The eyes of many football fans were on the XFL its inaugural weekend, as those who had only just watched the Super Bowl last Sunday were already desperate for more. The WWE-owned league has done a lot to differentiate itself from its first run long ago, specifically striving to be closer to pro football than pro wrestling. Even the greatest plans can fall through, though, and one week in the league there could be some fines after a player dropped the rebooted league's first f-bomb on live television.
The moment happened during the very first game of the league, which was a match-up between the Seattle Dragons and DC Defenders. Reporter Dianna Russini was on the sideline hoping to get fresh commentary from players after key plays in the game, and obviously got a little more than she bargained for with Dragons center Dillon Day. Day had just left the field after being penalized for a post-play skirmish, and may have forgotten he was on live.

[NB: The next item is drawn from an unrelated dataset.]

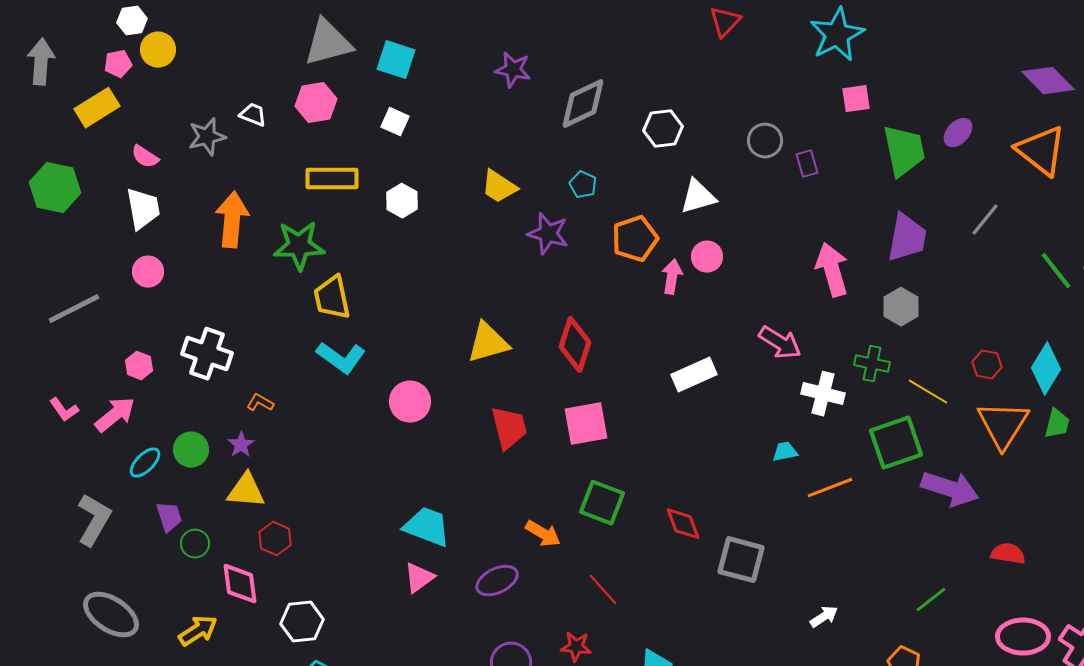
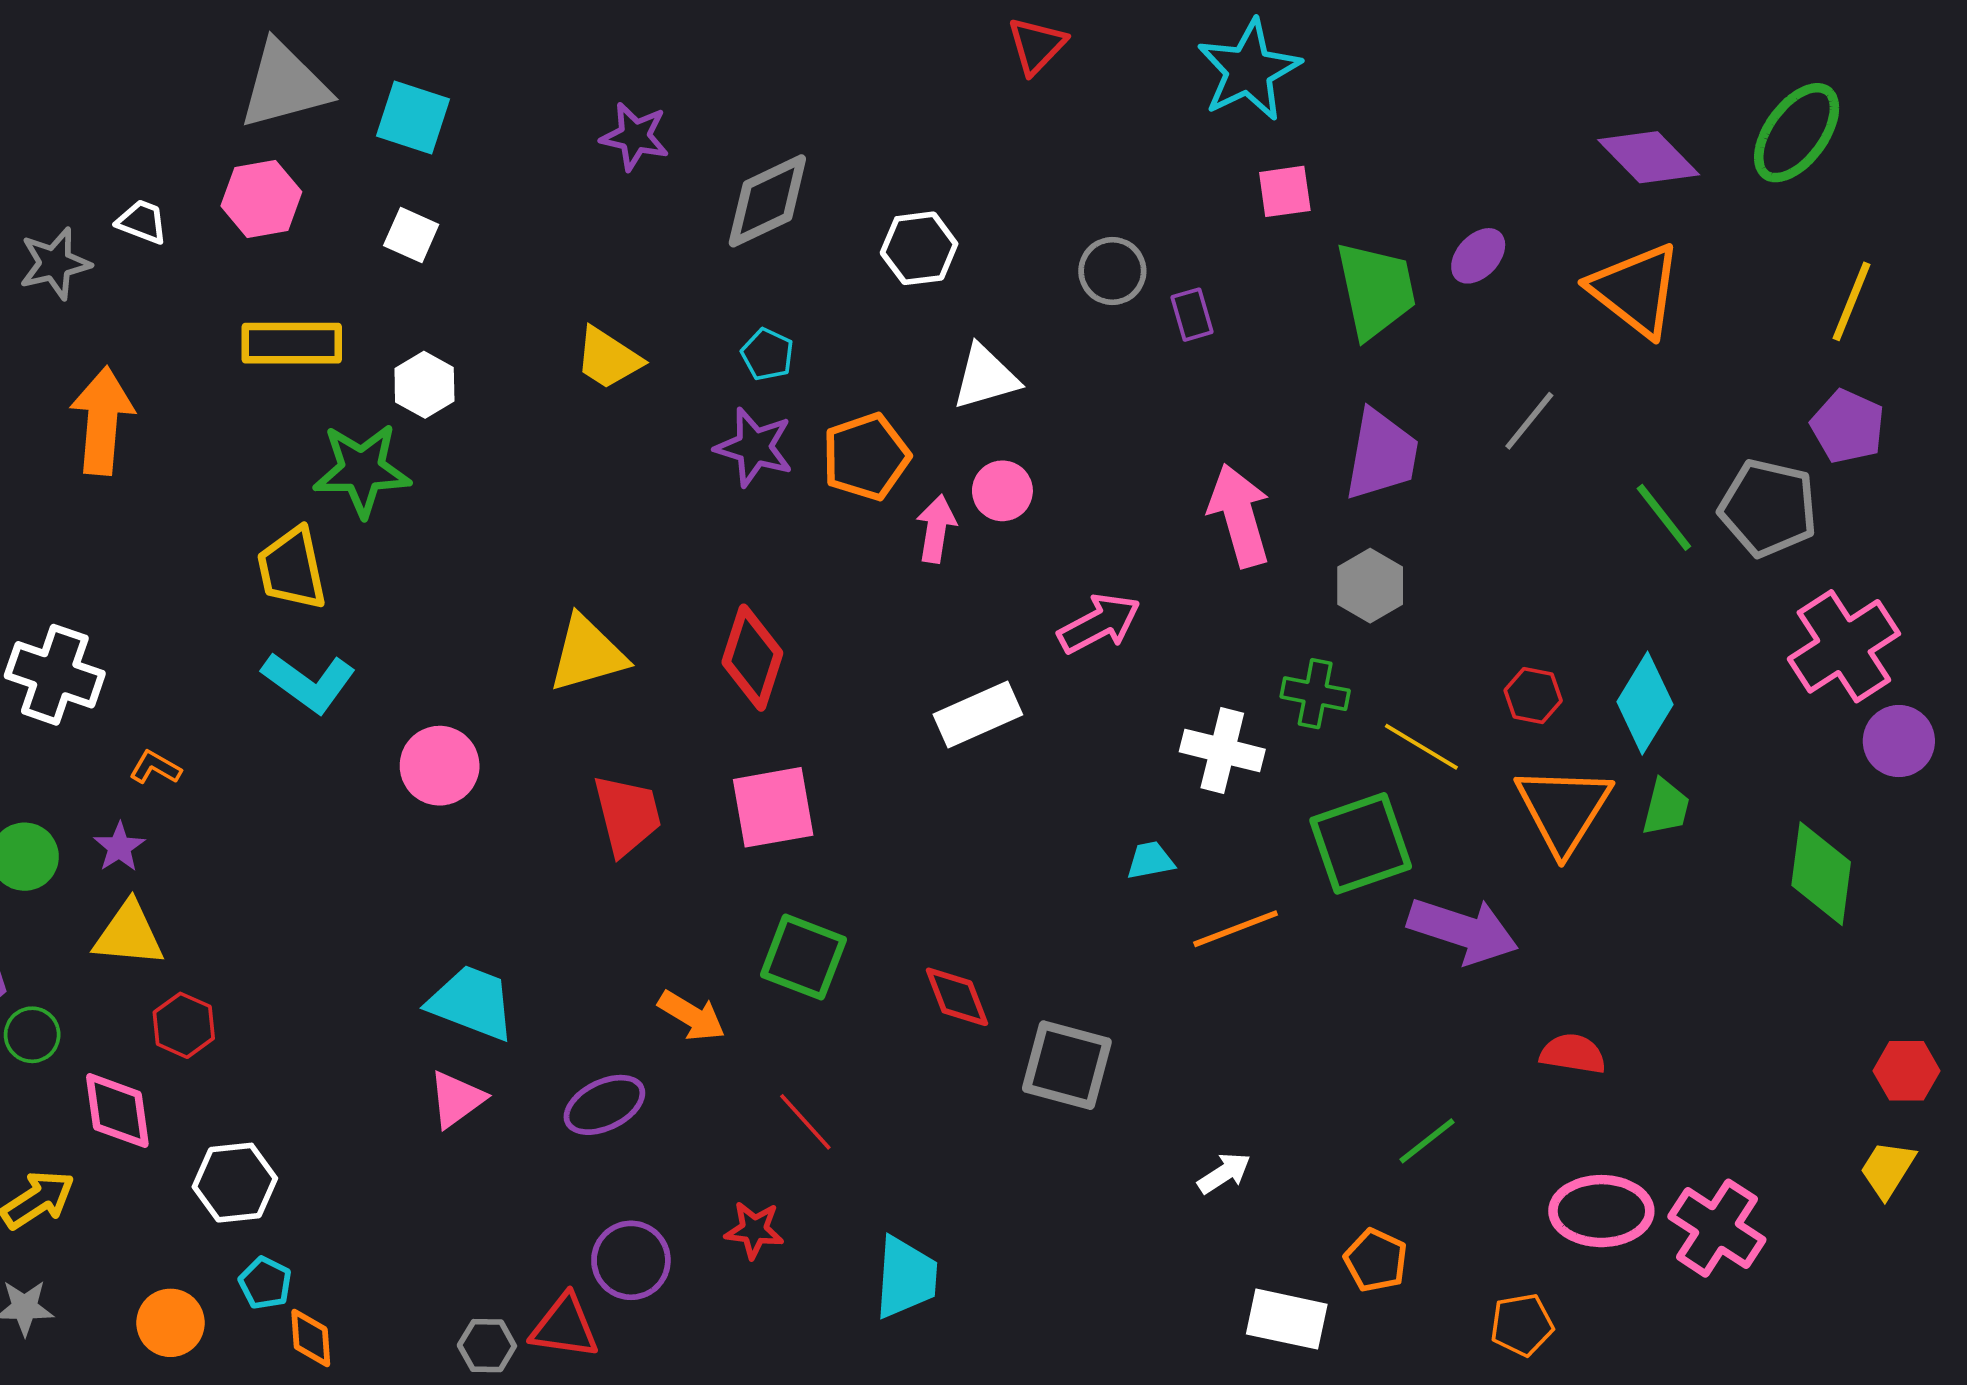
purple star: (548, 234) -> (754, 447), moved
green star: (299, 246) -> (362, 470), moved
pink arrow: (780, 343) -> (1099, 624), moved, turned -60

The XFL broadcast tried to cut the swear but was slow to the draw and ended up cutting the rest of Dillon Day's comment. Day's f-bomb isn't ideal, given there can be hefty fines given out by the FCC if complaints roll in, though it isn't like this is the first time a player has been caught swearing on live television.

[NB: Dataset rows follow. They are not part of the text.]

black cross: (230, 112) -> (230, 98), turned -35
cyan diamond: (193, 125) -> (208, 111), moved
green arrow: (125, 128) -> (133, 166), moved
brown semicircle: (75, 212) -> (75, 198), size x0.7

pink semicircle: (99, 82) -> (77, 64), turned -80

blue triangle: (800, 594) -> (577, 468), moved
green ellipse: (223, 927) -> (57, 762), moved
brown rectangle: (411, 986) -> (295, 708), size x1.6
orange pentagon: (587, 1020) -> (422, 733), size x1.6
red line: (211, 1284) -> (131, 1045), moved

With that being said, there is a difference between the NFL and XFL in this regard. The latter has far less restrictions on player and coach availability and the media has access to players and coaches mid-game. This means interviews can be conducted after big plays on the field, which ideally helps heighten fan enthusiasm for the moments. Obviously, emotions are going to run high in these situations, so perhaps the league should have someone with a quicker finger on the censor button in these situations.
Especially if reporters continue to interview players after disappointing plays. Granted, it's not like every player is going to cut loose like a sailor when interviewed after doing something they wish they hadn't. DC Defenders kicker Ty Rausa missed a field goal that would've tied the game, but managed to keep his composure in the interview that took place shortly after.
The XFL has a lot of mics on the field, and is able to listen in on a lot of player and coach commentary. While this was one of the first f-bombs, there's a chance it won't be the last. Will whatever consequences come from these moments make the new league rethink how open its access is, or will it press on and perhaps remind everyone to be on their best behavior throughout the game?